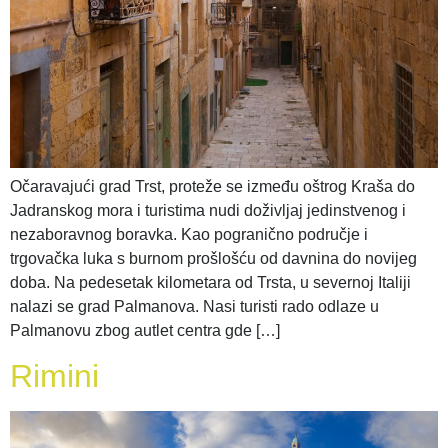
Očaravajući grad Trst, proteže se između oštrog Kraša do
Jadranskog mora i turistima nudi doživljaj jedinstvenog i
nezaboravnog boravka. Kao pogranično područje i
trgovačka luka s burnom prošlošću od davnina do novijeg
doba. Na pedesetak kilometara od Trsta, u severnoj Italiji
nalazi se grad Palmanova. Nasi turisti rado odlaze u
Palmanovu zbog autlet centra gde […]
Rimini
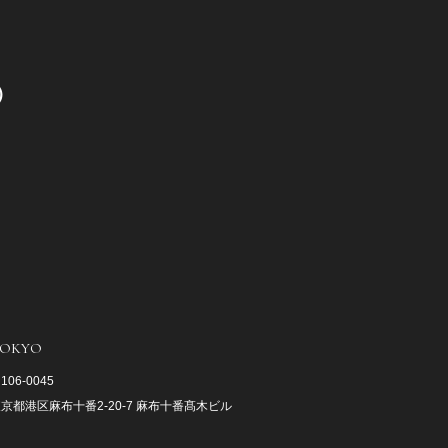
0）
OKYO
106-0045
京都港区麻布十番2-20-7 麻布十番髙木ビル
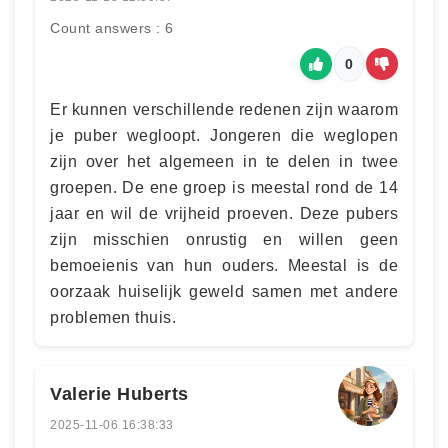
Count answers : 6
0
Er kunnen verschillende redenen zijn waarom
je puber wegloopt. Jongeren die weglopen
zijn over het algemeen in te delen in twee
groepen. De ene groep is meestal rond de 14
jaar en wil de vrijheid proeven. Deze pubers
zijn misschien onrustig en willen geen
bemoeienis van hun ouders. Meestal is de
oorzaak huiselijk geweld samen met andere
problemen thuis.
Valerie Huberts
2025-11-06 16:38:33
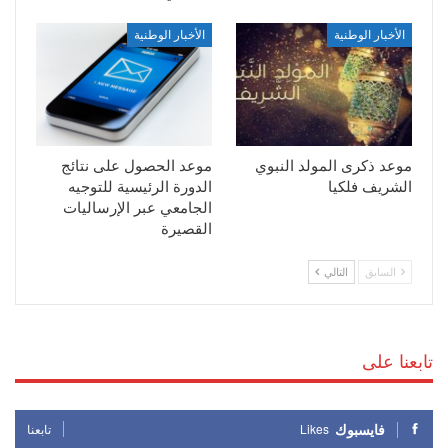
الأخبار الوطنية
الأخبار الوطنية
موعد ذكرى المولد النبوي
موعد الحصول على نتائج
الشريف فلكيا
الدورة الرئيسية للتوجيه
الجامعي عبر الإرساليات
القصيرة
السابق
التالي
تابعنا على
فايسبوك
Likes
تابعنا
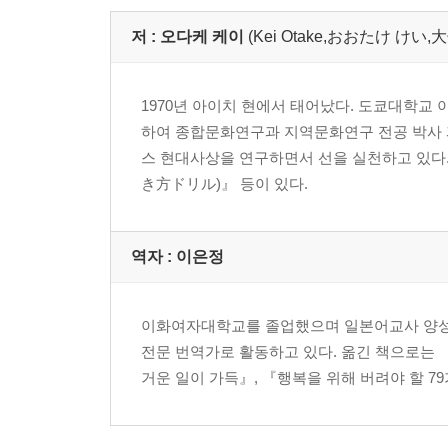
저 :
오다케 케이
(Kei Otake,おおたけ けい,大
1970년 아이치 현에서 태어났다. 도쿄대학교
하여 종합문화연구과 지역문화연구 전공 박사 과정
스 현대사상을 연구하면서 선을 실천하고 있다.
き方ドリル)』 등이 있다.
역자 : 이은정
이화여자대학교를 졸업했으며 일본어교사 양성과
전문 번역가로 활동하고 있다. 옮긴 책으로는 
거운 일이 가득』, 『행복을 위해 버려야 할 79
....
--- Exercise requirements ---
The data above must be written out again without alteration, and the pictures in them must be excluded.

--- Answer box ---
Očaravajući grad Trst, proteže se između oštrog Kraša do
Jadranskog mora i turistima nudi doživljaj jedinstvenog i
nezaboravnog boravka. Kao pogranično područje i
trgovačka luka s burnom prošlošću od davnina do novijeg
doba. Na pedesetak kilometara od Trsta, u severnoj Italiji
nalazi se grad Palmanova. Nasi turisti rado odlaze u
Palmanovu zbog autlet centra gde […]
Rimini
0）
OKYO
106-0045
京都港区麻布十番2-20-7 麻布十番髙木ビル
Count answers : 6
0
Er kunnen verschillende redenen zijn waarom
je puber wegloopt. Jongeren die weglopen
zijn over het algemeen in te delen in twee
groepen. De ene groep is meestal rond de 14
jaar en wil de vrijheid proeven. Deze pubers
zijn misschien onrustig en willen geen
bemoeienis van hun ouders. Meestal is de
oorzaak huiselijk geweld samen met andere
problemen thuis.
Valerie Huberts
2025-11-06 16:38:33
الأخبار الوطنية
الأخبار الوطنية
موعد ذكرى المولد النبوي
موعد الحصول على نتائج
الشريف فلكيا
الدورة الرئيسية للتوجيه
الجامعي عبر الإرساليات
القصيرة
السابق
التالي
تابعنا على
فايسبوك
Likes
تابعنا
저 :
오다케 케이
(Kei Otake,おおたけ けい,大
1970년 아이치 현에서 태어났다. 도쿄대학교
하여 종합문화연구과 지역문화연구 전공 박사 과정
스 현대사상을 연구하면서 선을 실천하고 있다.
き方ドリル)』 등이 있다.
역자 : 이은정
이화여자대학교를 졸업했으며 일본어교사 양성과
전문 번역가로 활동하고 있다. 옮긴 책으로는 
거운 일이 가득』, 『행복을 위해 버려야 할 79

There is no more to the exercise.